Auf der UN-Klimakonferenz in Paris im Jahr 2015 haben sich die meisten Staaten der Welt auf das Ziel verständigt, die globale Erwärmung bis 2100 auf maximal zwei Grad, besser 1,5 Grad Celsius gegenüber dem vorindustriellen Niveau zu begrenzen. Obwohl seither bereits viele Maßnahmen geplant und umgesetzt wurden, bleiben die bisherigen Bemühungen weit hinter dem Notwendigen zurück. Ein wichtiges Ziel auf dem Weg ist es, die Kohlenstoffemissionen massiv zu begrenzen und so bald wie möglich auf null herunterzufahren, also eine vollständige Dekarbonisierung zu erreichen. Inwieweit das gelingt, hängt vor allem von gesellschaftlichen Entwicklungen auf politischer, wirtschaftlicher und individueller Ebene ab.
Plausibilität statt Machbarkeit
Ein Forschungsteam vom Exzellenzcluster „Climate, Climatic Change and Society“ (CLICCS) der Universität Hamburg hat nun analysiert, wie gesellschaftliche Faktoren die Plausibilität des 1,5-Grad-Ziels beeinflussen. In ihrem zweiten Hamburg Climate Futures Outlook kommen sie zu dem Ergebnis, dass ein gesellschaftlicher Wandel unabdingbar ist, um die Pariser Klimaziele zu erreichen.
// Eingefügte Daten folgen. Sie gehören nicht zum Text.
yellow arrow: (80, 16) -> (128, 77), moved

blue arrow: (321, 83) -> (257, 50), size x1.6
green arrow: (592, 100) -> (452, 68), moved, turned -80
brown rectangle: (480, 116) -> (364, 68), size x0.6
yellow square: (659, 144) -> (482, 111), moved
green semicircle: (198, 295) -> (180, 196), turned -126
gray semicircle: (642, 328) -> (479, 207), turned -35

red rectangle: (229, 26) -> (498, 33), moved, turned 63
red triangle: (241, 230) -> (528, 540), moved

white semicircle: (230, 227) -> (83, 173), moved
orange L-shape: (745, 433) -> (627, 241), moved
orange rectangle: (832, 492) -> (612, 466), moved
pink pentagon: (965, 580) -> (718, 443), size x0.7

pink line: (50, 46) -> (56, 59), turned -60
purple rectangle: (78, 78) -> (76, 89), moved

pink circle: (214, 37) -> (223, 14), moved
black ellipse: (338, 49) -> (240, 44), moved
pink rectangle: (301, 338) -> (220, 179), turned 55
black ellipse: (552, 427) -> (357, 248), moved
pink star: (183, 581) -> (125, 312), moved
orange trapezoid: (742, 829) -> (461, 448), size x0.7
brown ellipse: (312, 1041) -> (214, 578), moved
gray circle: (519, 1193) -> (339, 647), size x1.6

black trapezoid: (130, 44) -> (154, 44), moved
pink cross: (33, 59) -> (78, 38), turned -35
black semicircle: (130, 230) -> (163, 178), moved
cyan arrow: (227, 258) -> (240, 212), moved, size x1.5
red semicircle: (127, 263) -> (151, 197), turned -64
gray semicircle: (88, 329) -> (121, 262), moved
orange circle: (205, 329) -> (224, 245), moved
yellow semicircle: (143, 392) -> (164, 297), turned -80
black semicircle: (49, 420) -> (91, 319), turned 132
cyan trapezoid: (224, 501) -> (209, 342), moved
Aktuelle Entwicklungen machen es allerdings unwahrscheinlich, dass entsprechende Veränderungen rechtzeitig umgesetzt werden, so die Forscher. Bereits 2021 hatte das Team im ersten Hamburg Climate Futures Outlook festgestellt, dass die Plausibilität für eine vollständige Dekarbonisierung bis 2050 gering ist.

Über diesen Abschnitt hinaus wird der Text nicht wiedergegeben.